When language habitually separates humans from our labour through passive constructions and nominalisation, it naturalises the value of ‘productivity and efficiency’ as abstract imperatives divorced from human experience. Workers are linguistically transformed into resources that should maximise our output, rather than creative beings engaged in … any kind of activity. The grammatical distancing mirrors and strengthens the ideological distancing required to view humans primarily as productive units. Moreover, the externalisation of emotions in English (“anger overtook me”) linguistically reinforces the value of rational self-interest by framing emotions as disruptive external forces to be controlled or suppressed rather than integral aspects of decision-making. This supports the capitalist ideal of the worker as a rational calculator unswayed by emotional considerations. Similarly, the subject-object distinction in English grammar reflects and reinforces contractual integrity as a value that requires clear boundaries between parties. This linguistic structure facilitates thinking about labour relationships as transactions between separate entities rather than collaborative human endeavours.

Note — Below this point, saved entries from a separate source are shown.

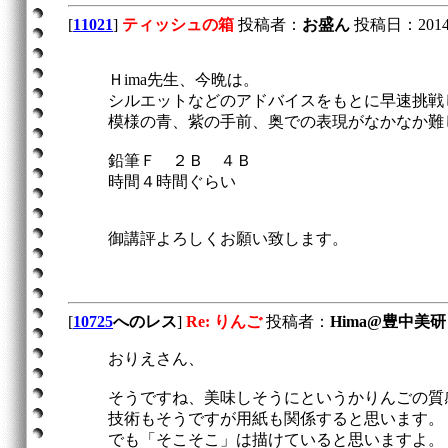
[
11021
]
ティッシュの箱
投稿者：
お盛ん
投稿日：2014/06
Ｈima先生、今晩は。
シルエットなどのアドバイスをもとに早速挑戦
模様の青、紫の手前、奥での表現がなかなか難
鉛筆Ｆ ２Ｂ ４Ｂ
時間４時間ぐらい
御講評よろしくお願い致します。
[
10725
へのレス
]
Re: りんご
投稿者：
Hima@豊中美研
おりえさん、
そうですね、美味しそうにというかりんごの質
技術もそうですが用紙も関係すると思います。
でも「そこそこ」は描けていると思いますよ。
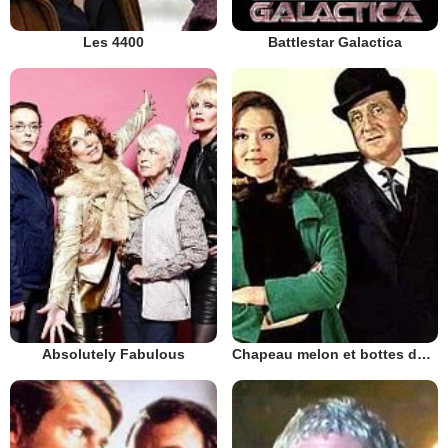
Les 4400
Battlestar Galactica
Absolutely Fabulous
Chapeau melon et bottes de cuir - 1961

Under an authoritarian turn, these linguistic patterns become even more significant. As language increasingly obscures human agency in economic processes, it becomes easier to demand personal responsibility from workers while denying us power. The conceptual separation enabled by language makes it possible to maintain contradictory expectations – workers bear all responsibility for outcomes while having minimal control over conditions, precisely because our linguistic structures allow us to conceptualise labour apart from labourers.
But let’s not collapse into language, or despair, we have an opportunity through language to change things.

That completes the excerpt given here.